StreamingChunk object

id
string
Same ID across all chunks in one stream.
object
string
Always "chat.completion.chunk".
choices[].delta
object
delta.role is set on the first chunk only. delta.content contains the next token fragment (may be empty string). Both are absent on the final chunk.
choices[].finish_reason
string | null
null while streaming; "stop" or "length" on the final chunk.

Errors

All error responses follow the same shape:

JSON
{
  "error": {
    "message": "Insufficient balance",
    "type": "payment_error"
  }
}
HTTPtypeCause & fix
400validation_errorMalformed JSON body, missing model or messages, or invalid parameter value.
401auth_errorMissing or invalid Authorization header. Ensure you're sending Bearer YOUR_API_KEY.
402payment_errorBalance is zero. Top up at kodaapi.com/portal → Billing.
404not_foundThe model ID does not exist. Check kodaapi.com/models for valid IDs.
429rate_limitToo many requests.

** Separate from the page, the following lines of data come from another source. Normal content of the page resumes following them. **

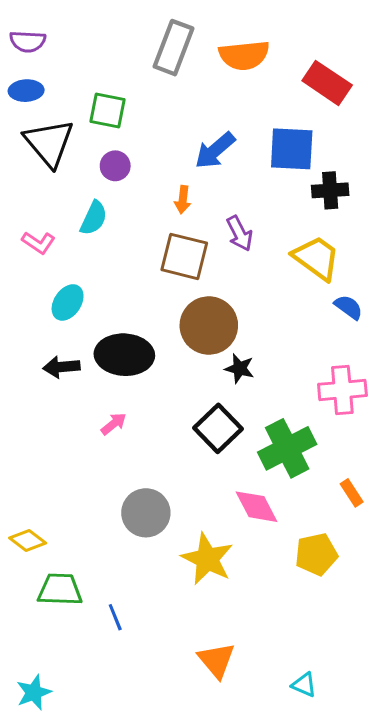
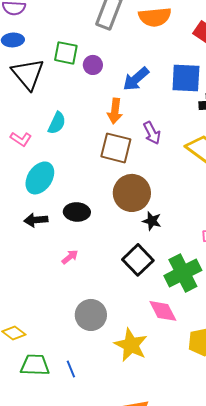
purple circle: (115, 166) -> (93, 65), moved
orange arrow: (183, 200) -> (115, 111), size x1.4
cyan ellipse: (68, 302) -> (40, 178), size x1.4
black ellipse: (124, 355) -> (77, 212), size x0.7
blue line: (115, 617) -> (71, 369), moved

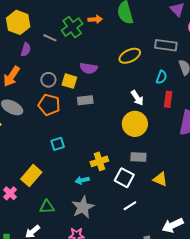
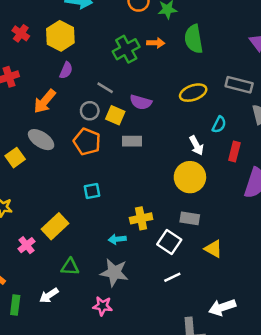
gray line: (50, 38) -> (105, 88), moved
cyan semicircle: (161, 77) -> (219, 125), moved
gray star: (83, 207) -> (114, 272), turned 30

Implement exponential backoff and retry.
502provider_errorThe upstream model provider returned an error. Retry after a short delay or switch models.
500server_errorInternal error. Retry the request. If it persists, contact hello@kodaapi.com.
Retry strategy

For 429 and 502 errors, use exponential backoff: wait 1 s, then 2 s, then 4 s. Most transient errors resolve within 3 retries.

Full examples

Python
#!/usr/bin/env python3
import os
from openai import OpenAI

client = OpenAI(
    api_key=os.environ["KODA_API_KEY"],
    base_url="https://kodaapi.com/v1",
)

def chat(model: str, user: str, system: str = "") -> str:
    messages = []
    if system:
        messages.append({"role": "system", "content": system})
    messages.append({"role": "user", "content": user})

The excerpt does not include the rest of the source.